**Exercise details**
Without including any picture, write out the entries exactly as they stand.

**Data supplied**
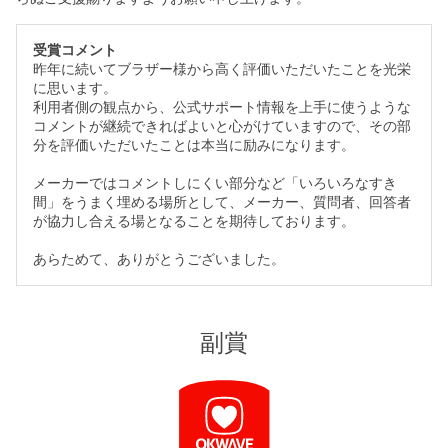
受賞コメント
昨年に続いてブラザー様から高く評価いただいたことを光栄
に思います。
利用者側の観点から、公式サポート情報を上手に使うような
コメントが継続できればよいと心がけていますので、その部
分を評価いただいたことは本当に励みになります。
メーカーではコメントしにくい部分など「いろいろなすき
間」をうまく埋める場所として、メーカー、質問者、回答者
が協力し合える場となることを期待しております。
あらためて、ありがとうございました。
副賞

**Written solution**
受賞コメント
昨年に続いてブラザー様から高く評価いただいたことを光栄
に思います。
利用者側の観点から、公式サポート情報を上手に使うような
コメントが継続できればよいと心がけていますので、その部
分を評価いただいたことは本当に励みになります。
メーカーではコメントしにくい部分など「いろいろなすき
間」をうまく埋める場所として、メーカー、質問者、回答者
が協力し合える場となることを期待しております。
あらためて、ありがとうございました。
副賞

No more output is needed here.